Florida-based Trulieve‘s $2.1B acquisition of Harvest was only one example of leading MSOs giving shape to their national ambitions. 

  • While it’s still a stretch to call any company a national brand, Trulieve, Curaleaf and their largest competitors now have national presences. Expect them to keep expanding their footprints through acquisitions. For the time being they prefer operational assets to brands, but that may be changing. 
  • The biggest companies are also accessing debt financing on more attractive terms than ever before.

3. Growth proves uneven

When the data comes out total 2021 legal sales are likely to show significant gains over the roughly $18B market in 2020. But not everywhere will see the same jump. And some states have seen slowing growth and even declines. 

  • Much of this reflects how the pandemic played havoc with buying patterns. 
  • Vince Ning, CEO of California distributor Nabis told The Broccoli Report that California’s $4.4B market shrunk in the fourth quarter. “A large part of that is the commodification—the oversupply and saturation we all expected,” he said. “So while we’re all shipping the same amount of units and selling through the same amount of products, prices have dipped, and so have sales.”  Ultimately, he said, the cycle is making legal REC more affordable.
  • The combination of crime, taxes wildfires and regulations hit many California businesses hard and have them calling for redress.  
  • Related: Despite the industry’s many advances, pot stocks had an abysmal year. Investors’ pessimism reflects, in large part, that federal legalization still looks to be years off. It doesn’t help that many institutional investors are still keeping their distance. 

2. A shifting calculus in Washington D.C.

After Democrats gained control of the Senate in the Georgia run-off elections, many in the industry predicted swift action on reform. It hasn’t worked out that way. Over the Summer, Senate Majority Leader Chuck Schumer (D-N.Y.) released a bill to legalize federally.

Several months later Rep.

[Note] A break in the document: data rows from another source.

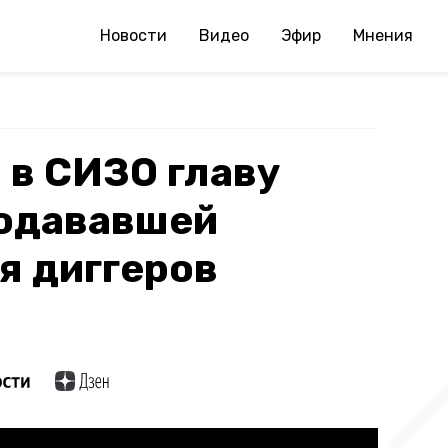
Новости
Видео
Эфир
Мнения
 в СИЗО главу
родававшей
я диггеров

Nancy Mace (R-S.C.) released a competing bill with lower taxes and fewer equity provisiosn.

  • As the industry grows increasingly frustrated with taxes and its lack of bank access, look for Republicans to try and co-opt what has traditionally been a Democratic issue. 

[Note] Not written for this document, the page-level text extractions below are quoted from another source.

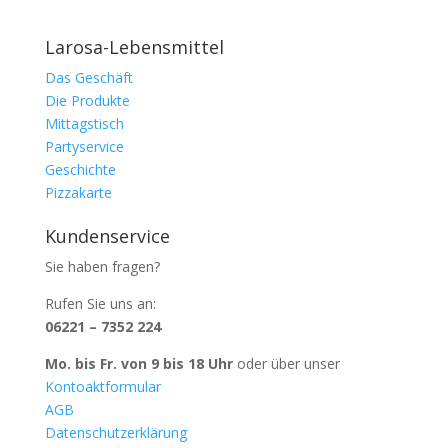
Larosa-Lebensmittel
Das Geschäft
Die Produkte
Mittagstisch
Partyservice
Geschichte
Pizzakarte
Kundenservice
Sie haben fragen?
Rufen Sie uns an:
06221 – 7352 224
Mo. bis Fr. von 9 bis 18 Uhr
oder über unser
Kontoaktformular
AGB
Datenschutzerklärung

1. The northeast is ready to pop

New York and New Jersey have begun preparations to open two of the country’s largest REC markets. While the exact timing remains unclear, and there are sure to be many stumbles, the new markets’ combined population of nearly 30M, centered on the media capital of the world, is all but certain to shift the industry’s center of gravity and raise its visibility. 

  • Connecticut, population 3.5M, has also legalized REC and Pennsylvania (12.8M) may not be far behind. 
  • As regulators in these states get their bearings look for interstate trade to become more central to the cannabiz conversation.